López de Uralde, que lleva  19 días en prisión preventiva y régimen de aislamiento, recibió esta mañana una visita de su mujer y su hermano en la que también estaban presentes el cónsul de España, un traductor y un policía danés. Cada vez que hablaban de su proceso judicial, los funcionarios interrumpían la conversación, explica su hermana.

Uralde ha relatado que cuando llegó a prisión, los cuatro activistas de Greenpeace fueron encerrados junto con otros 60 detenidos, durante un día entero, en una estancia con colchonetas en el suelo y una cámara de seguridad en el techo.
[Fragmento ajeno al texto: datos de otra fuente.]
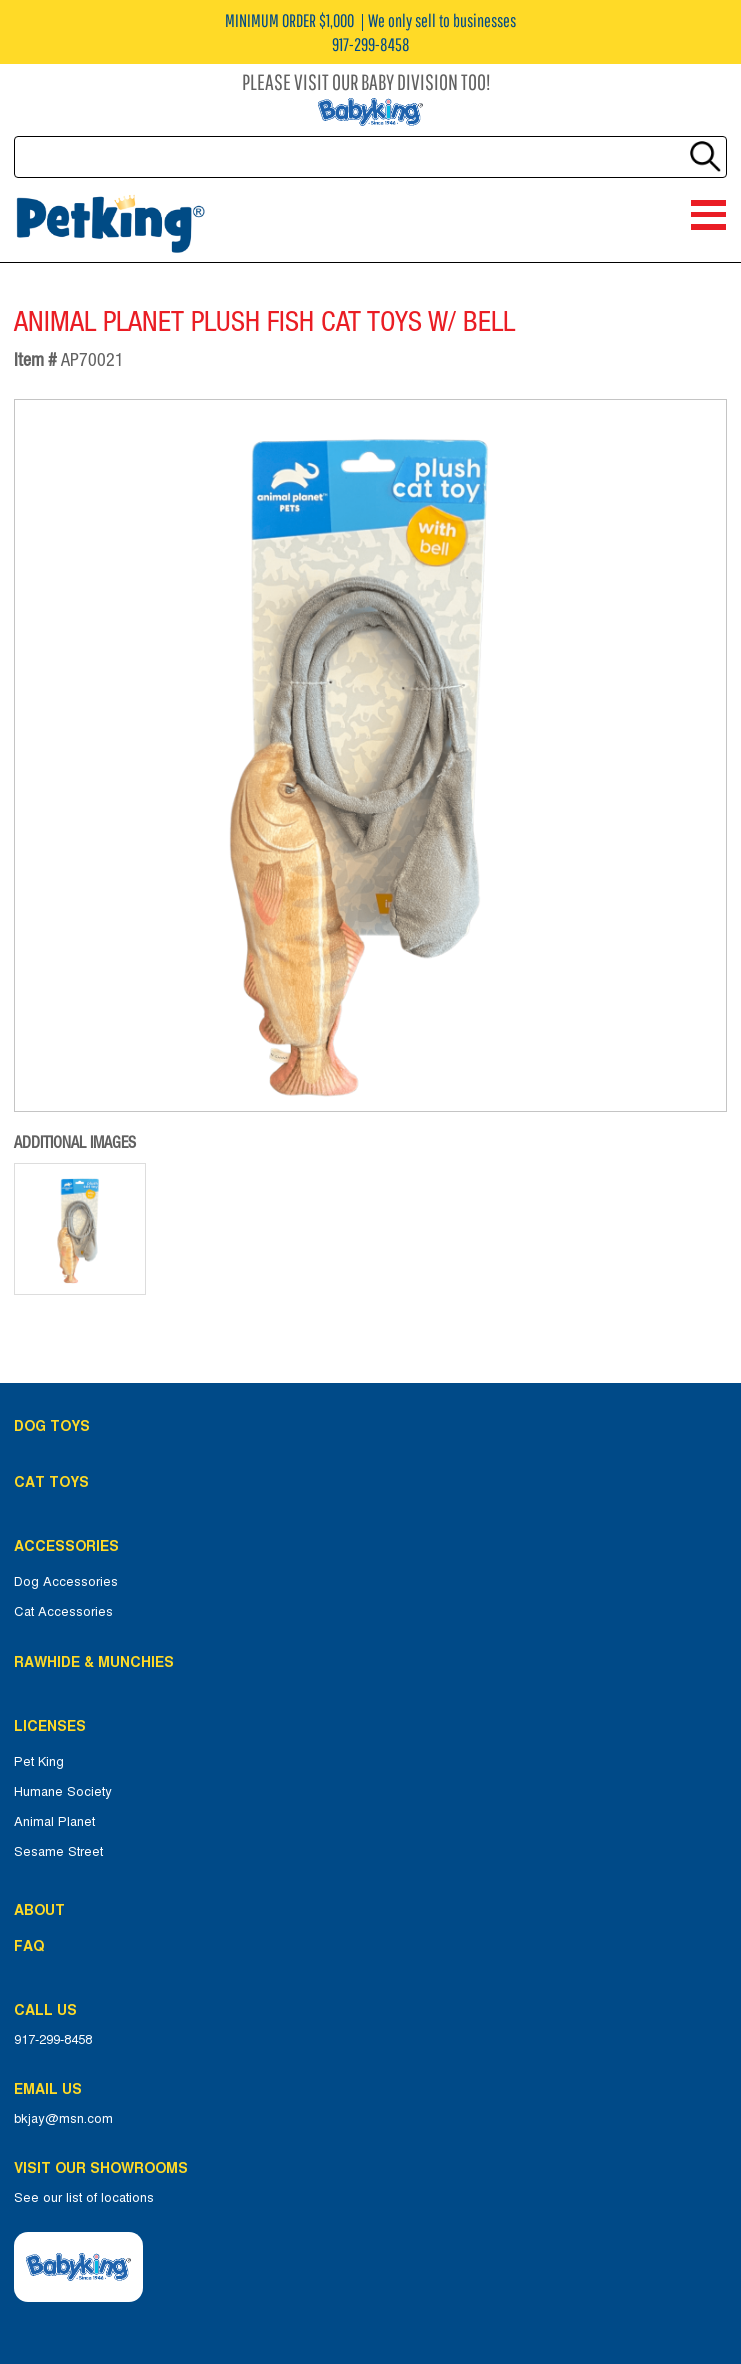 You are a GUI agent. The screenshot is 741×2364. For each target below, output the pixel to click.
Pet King (39, 1762)
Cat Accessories (63, 1612)
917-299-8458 (53, 2040)
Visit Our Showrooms (105, 2168)
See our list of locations (84, 2198)
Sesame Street (58, 1852)
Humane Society (63, 1792)
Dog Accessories (66, 1582)
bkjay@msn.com (63, 2119)
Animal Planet (54, 1822) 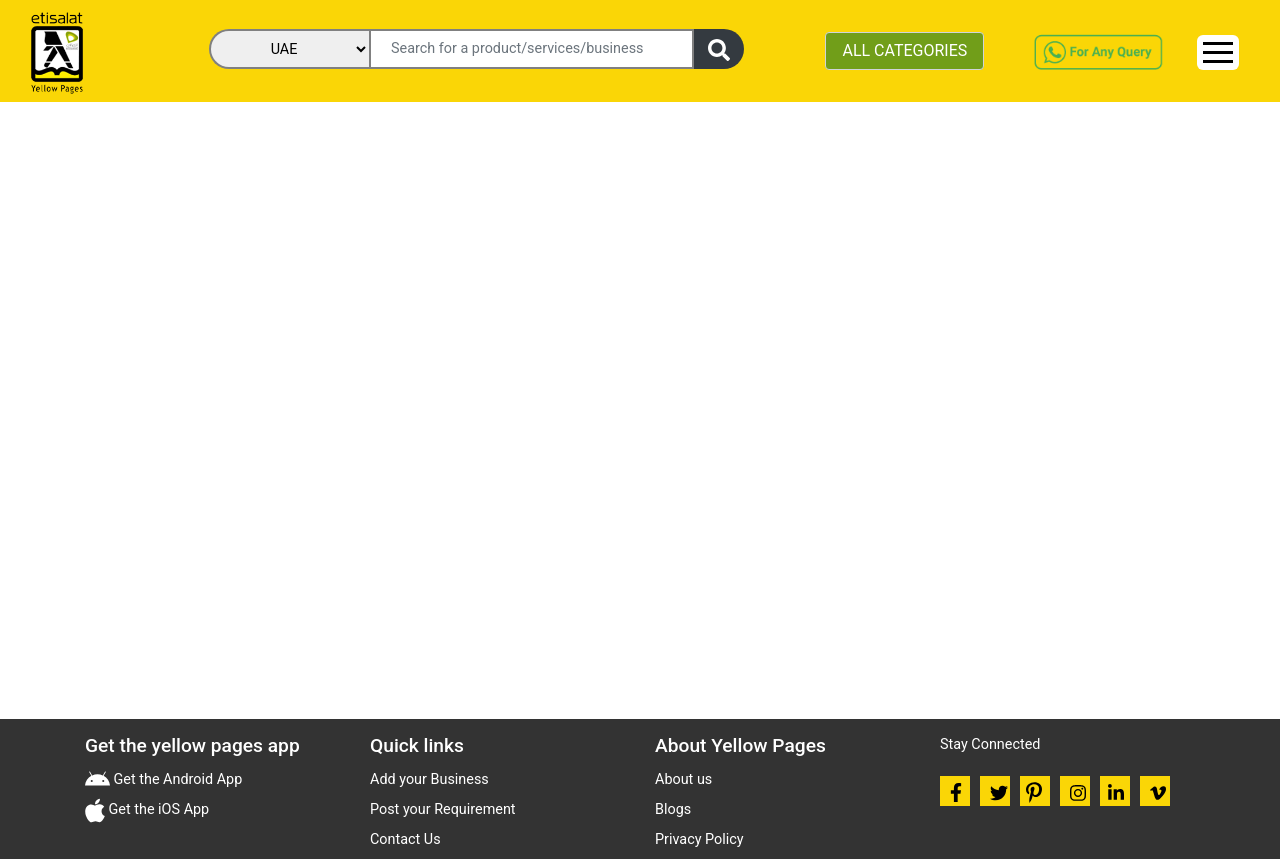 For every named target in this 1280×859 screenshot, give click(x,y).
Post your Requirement (443, 809)
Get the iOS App (157, 809)
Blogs (673, 809)
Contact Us (405, 839)
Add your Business (429, 779)
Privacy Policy (699, 839)
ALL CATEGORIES (904, 50)
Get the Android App (176, 779)
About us (683, 779) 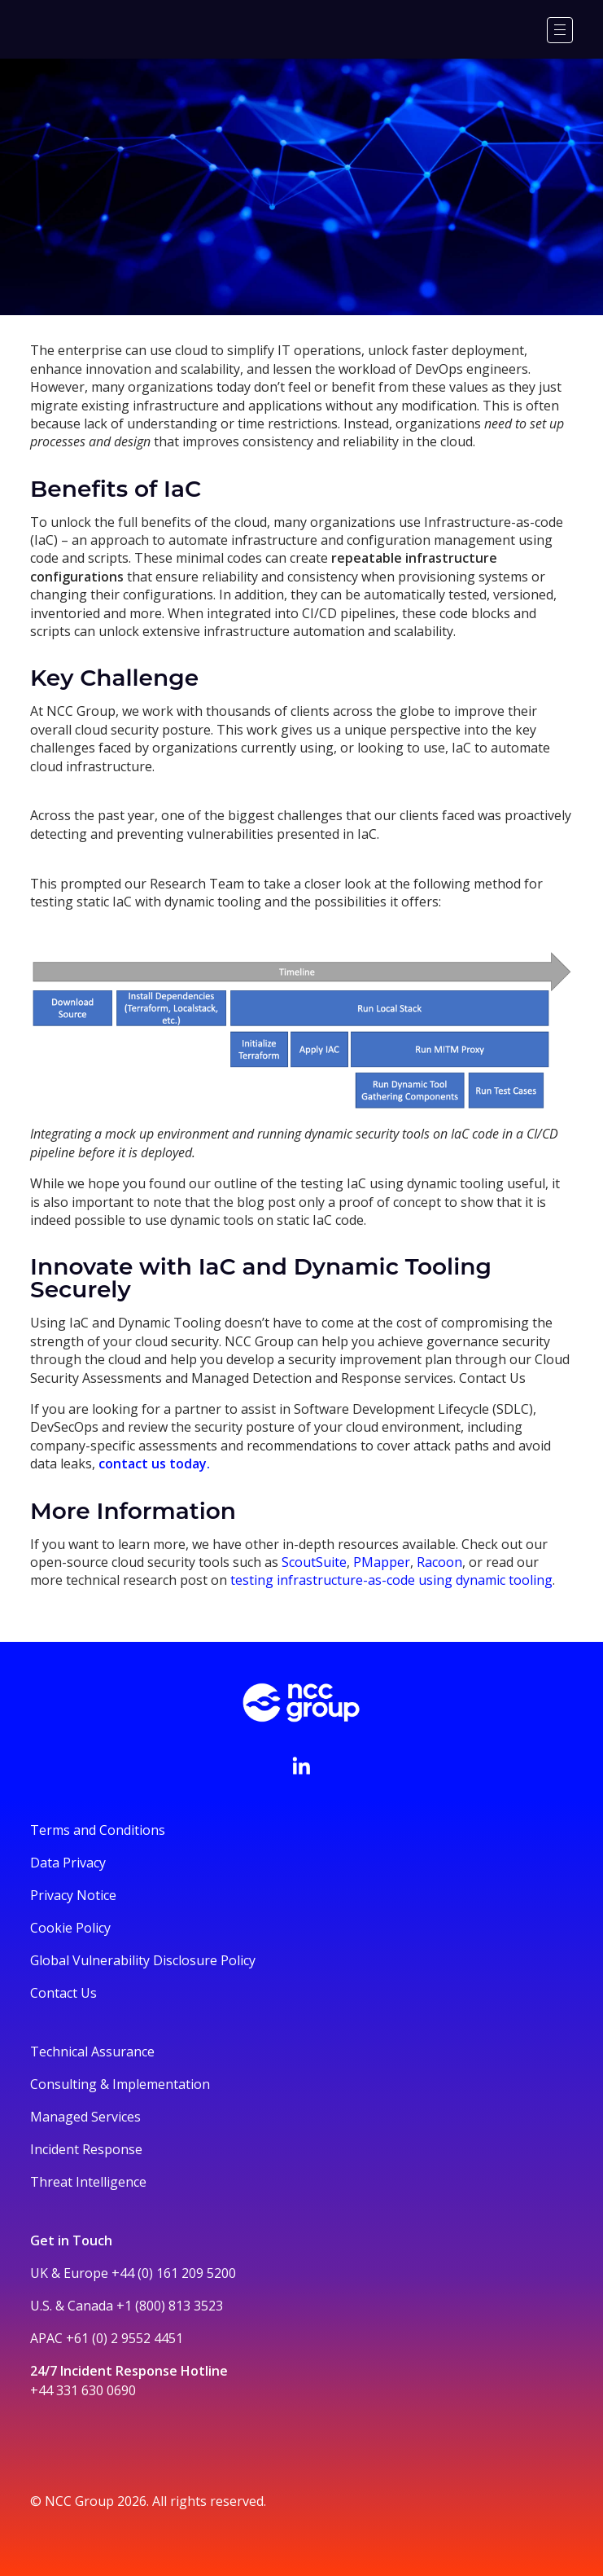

Hasta ayer, cuando les mezclaron con presos comunes, los activistas han permanecido en un régimen especial de aislamiento, sin acceso a mensajes ni contacto con el exterior.

El director de campañas de Greenpeace, Mario Rodríguez, ha criticado las medidas 'desproporcionadas' que según él 'se están llevando a cabo con ellos', ya que consideran que 'son un castigo a la sociedad civil que lucha por un mundo mejor'.

Según un comunicado enviado por Greenpeace tras la visita, el Ministerio de Asuntos Exteriores español, a través de la Embajada, ha pedido su inmediata separación de presos comunes y la vuelta a la situación en la que se encontraban.

Según la nota, López de Uralde se encuentra más delgado de lo habitual, aunque está tranquilo. Ha relatado a sus familiares que, a su llegada a la prisión de Vestre Faengsel de Copenhague, pasó 24 horas en una estancia con tan solo una colchoneta en el suelo y una cámara de seguridad en el techo.